METHYLTRANSFERASE1 and Ripening in Vivipary

During fruit ripening in tomato and other flowering plants, the seeds contained within the fruit normally become dormant. However, under certain physiological conditions, seeds can germinate within fruits, a phenomenon called vivipary. Vivipary can substantially reduce yield and product quality in vegetables, grain, and fruit crops, thus posing a threat to global food security. In the course of studying the non-ripening phenotype of a tomato epimutant Colorless non-ripening (Cnr), Yao et al. (10.1104/pp.20.00499) serendipitously observed that a deficiency in DNA methylation affected not only fruit ripening but also the growth of viviparous seedlings within the Cnr fruits.
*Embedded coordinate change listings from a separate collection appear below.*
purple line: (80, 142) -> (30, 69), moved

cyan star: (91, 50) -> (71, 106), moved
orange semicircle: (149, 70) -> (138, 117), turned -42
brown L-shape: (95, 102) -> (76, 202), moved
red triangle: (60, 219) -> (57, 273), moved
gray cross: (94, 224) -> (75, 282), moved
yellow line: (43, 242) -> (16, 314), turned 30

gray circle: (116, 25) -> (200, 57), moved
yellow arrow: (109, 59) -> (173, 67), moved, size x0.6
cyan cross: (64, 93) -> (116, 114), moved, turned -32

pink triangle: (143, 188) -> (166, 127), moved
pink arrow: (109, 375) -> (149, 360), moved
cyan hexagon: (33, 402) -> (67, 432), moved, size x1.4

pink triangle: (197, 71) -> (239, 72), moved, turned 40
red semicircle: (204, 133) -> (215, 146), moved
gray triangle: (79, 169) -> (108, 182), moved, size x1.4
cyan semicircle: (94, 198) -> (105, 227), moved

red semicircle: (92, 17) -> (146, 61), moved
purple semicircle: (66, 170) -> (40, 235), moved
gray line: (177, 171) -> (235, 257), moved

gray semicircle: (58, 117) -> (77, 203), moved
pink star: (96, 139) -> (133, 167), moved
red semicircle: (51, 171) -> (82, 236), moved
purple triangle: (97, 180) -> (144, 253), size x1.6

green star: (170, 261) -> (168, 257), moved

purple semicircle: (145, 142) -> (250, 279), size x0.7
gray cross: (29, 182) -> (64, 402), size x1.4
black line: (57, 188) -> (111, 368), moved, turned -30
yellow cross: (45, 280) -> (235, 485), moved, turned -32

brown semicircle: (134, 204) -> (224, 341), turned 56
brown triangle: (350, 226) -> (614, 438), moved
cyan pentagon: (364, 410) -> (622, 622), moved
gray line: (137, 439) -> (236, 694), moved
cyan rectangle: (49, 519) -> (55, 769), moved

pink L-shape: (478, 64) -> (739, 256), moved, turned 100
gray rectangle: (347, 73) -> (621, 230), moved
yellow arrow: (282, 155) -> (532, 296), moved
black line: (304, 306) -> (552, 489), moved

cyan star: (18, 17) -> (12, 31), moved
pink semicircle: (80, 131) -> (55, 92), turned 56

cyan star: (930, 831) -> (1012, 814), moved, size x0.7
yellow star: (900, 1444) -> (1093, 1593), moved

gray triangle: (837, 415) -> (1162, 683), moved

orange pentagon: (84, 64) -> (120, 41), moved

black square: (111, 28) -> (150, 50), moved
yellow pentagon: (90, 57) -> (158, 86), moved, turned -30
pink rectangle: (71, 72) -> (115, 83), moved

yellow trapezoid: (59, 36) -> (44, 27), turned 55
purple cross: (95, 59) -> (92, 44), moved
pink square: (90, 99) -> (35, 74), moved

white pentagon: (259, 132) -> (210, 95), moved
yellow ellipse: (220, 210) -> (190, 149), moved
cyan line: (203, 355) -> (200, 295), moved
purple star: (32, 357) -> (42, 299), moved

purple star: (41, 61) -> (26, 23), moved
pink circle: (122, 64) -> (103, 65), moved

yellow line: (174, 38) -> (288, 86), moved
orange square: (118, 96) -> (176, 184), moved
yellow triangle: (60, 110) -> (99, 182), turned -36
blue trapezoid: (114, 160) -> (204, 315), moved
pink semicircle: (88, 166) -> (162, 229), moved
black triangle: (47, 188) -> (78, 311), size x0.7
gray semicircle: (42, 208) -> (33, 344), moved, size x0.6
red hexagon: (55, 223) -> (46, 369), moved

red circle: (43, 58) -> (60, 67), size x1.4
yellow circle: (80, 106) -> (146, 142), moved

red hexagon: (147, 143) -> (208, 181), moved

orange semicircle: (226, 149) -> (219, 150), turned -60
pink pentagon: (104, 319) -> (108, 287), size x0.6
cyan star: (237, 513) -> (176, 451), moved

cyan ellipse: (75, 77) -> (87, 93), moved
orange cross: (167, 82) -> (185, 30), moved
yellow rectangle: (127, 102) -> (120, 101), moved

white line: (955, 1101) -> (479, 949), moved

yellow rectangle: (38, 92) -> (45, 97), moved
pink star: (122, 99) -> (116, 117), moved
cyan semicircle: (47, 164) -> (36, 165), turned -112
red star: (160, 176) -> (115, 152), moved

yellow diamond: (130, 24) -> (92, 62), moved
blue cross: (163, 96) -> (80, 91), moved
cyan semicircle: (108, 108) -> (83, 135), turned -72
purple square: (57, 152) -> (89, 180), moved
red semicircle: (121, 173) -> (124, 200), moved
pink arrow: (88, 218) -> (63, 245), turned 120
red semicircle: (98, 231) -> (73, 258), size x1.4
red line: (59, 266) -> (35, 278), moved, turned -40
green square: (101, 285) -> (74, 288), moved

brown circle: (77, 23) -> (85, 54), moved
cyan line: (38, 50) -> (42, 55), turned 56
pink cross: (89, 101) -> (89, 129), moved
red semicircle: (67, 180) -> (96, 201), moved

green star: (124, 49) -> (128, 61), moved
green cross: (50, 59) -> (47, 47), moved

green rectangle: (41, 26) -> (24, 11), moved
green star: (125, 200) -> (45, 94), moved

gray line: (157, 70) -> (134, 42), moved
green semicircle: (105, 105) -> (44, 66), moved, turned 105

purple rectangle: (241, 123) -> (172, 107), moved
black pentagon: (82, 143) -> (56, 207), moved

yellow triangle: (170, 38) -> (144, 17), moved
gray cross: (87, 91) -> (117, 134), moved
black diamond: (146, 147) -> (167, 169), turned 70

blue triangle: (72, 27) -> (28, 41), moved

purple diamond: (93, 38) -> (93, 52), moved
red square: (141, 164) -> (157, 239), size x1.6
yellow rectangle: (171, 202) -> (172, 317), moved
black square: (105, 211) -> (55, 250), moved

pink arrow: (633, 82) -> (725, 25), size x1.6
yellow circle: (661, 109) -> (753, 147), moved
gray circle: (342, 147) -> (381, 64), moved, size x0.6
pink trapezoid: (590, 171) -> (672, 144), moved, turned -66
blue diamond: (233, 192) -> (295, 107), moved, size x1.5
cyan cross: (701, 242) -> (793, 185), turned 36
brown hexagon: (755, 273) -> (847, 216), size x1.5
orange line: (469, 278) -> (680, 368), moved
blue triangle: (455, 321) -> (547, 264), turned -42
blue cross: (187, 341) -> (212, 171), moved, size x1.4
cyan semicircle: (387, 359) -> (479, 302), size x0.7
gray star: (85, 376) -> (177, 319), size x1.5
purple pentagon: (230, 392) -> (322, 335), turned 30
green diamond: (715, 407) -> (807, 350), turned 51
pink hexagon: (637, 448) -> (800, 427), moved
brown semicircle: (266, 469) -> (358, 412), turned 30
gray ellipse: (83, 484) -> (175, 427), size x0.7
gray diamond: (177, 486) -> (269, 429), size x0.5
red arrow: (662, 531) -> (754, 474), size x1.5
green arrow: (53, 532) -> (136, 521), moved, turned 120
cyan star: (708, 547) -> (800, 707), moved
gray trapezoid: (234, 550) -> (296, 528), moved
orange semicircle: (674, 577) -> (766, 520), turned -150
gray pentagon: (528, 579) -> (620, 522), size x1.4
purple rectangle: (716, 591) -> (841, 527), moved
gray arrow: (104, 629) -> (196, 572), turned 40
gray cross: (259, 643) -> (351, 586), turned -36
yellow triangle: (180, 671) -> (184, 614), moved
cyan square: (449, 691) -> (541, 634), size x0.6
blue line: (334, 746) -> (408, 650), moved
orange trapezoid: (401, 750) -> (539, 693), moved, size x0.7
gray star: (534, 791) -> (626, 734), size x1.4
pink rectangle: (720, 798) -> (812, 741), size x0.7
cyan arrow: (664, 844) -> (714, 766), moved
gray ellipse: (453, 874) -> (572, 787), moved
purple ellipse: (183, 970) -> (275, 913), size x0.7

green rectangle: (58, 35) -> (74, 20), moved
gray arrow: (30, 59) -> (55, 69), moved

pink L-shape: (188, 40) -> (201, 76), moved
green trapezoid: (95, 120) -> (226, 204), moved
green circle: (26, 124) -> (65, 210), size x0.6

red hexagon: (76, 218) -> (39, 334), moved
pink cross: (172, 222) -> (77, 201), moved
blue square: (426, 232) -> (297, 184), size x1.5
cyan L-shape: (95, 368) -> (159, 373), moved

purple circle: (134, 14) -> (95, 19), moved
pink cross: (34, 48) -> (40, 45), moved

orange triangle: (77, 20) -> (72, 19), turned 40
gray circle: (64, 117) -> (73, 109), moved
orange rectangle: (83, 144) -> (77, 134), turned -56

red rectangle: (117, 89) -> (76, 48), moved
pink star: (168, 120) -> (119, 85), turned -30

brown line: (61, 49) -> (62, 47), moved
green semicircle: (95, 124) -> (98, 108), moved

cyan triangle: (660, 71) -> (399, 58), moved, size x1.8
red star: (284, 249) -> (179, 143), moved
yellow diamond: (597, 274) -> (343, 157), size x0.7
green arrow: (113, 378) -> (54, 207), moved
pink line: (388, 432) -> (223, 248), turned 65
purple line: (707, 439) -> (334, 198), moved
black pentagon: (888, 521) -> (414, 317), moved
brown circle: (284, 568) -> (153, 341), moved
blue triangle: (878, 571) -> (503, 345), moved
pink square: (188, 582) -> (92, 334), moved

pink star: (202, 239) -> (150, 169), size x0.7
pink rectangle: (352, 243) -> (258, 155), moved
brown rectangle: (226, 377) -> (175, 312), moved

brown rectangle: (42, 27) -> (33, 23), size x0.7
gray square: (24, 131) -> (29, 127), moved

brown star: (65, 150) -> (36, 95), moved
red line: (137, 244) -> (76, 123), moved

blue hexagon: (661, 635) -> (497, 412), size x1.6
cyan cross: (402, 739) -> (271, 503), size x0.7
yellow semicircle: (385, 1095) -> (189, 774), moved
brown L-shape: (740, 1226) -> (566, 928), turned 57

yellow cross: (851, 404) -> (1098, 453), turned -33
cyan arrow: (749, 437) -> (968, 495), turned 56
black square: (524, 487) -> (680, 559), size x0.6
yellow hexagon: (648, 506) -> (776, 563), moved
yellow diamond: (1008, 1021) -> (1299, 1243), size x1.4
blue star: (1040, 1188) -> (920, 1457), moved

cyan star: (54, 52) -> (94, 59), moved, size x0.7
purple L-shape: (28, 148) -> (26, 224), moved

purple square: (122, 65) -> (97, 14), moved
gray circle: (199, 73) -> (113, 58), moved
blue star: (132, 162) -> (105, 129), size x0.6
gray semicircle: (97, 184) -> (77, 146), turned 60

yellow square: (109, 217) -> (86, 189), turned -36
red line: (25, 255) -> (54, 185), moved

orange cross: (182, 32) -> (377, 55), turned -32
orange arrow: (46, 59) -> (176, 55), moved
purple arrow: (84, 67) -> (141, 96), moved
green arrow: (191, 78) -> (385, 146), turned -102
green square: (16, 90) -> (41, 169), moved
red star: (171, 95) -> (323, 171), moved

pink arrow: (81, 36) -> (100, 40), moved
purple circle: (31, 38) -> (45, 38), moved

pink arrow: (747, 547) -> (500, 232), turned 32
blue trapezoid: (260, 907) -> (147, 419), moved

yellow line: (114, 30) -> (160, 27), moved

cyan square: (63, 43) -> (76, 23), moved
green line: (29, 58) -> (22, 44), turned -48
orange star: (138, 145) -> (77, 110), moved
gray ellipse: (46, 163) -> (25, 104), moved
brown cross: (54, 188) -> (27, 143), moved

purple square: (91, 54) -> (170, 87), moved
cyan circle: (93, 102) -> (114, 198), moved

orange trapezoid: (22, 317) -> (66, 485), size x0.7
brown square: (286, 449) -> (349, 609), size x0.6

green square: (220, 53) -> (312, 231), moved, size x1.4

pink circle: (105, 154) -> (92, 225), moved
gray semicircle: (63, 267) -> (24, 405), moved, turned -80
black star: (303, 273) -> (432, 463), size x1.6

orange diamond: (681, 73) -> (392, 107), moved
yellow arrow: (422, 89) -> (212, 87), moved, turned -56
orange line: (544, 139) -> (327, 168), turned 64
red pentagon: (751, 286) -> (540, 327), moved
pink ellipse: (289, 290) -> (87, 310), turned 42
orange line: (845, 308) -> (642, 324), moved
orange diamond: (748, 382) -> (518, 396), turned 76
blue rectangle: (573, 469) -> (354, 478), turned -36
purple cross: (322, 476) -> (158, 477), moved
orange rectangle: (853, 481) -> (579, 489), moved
Cnr results from a spontaneous epimutation that causes hypermethylation in the promoter of CNR, a gene that encodes the SQUAMOSA promoter-binding protein-box transcription factor SPL-CNR. To further examine the epigenetic regulation of vivipary in tomato fruits, the authors examined the effects of silencing

METHYLTRANSFERASE1 (SlMET1) on vivipary. The silencing of this gene was observed to promote precocious seed germination and seedling growth in Cnr fruits. The vivipary observed in Cnr was associated with decreases in the levels of abscisic acid, a seed dormancy-inducing plant hormone, as well as the mRNA encoding the abscisic acid biosynthesis enzyme 9-cis-epoxycarotenoid-dioxygenase (SlNCED). The authors propose that there may exist an epigenetic SlMET1SlNCED→ABA pathway and a ripening-associated genetic pathway that independently function to prevent the occurrence of vivipary in order to guarantee the production of mature seeds during tomato development and fruit ripening. Disruption of either pathway alone would not cause vivipary; this explains why vivipary was only induced in Cnr fruits with knockdown mutations in SlMET1 or SlNCED.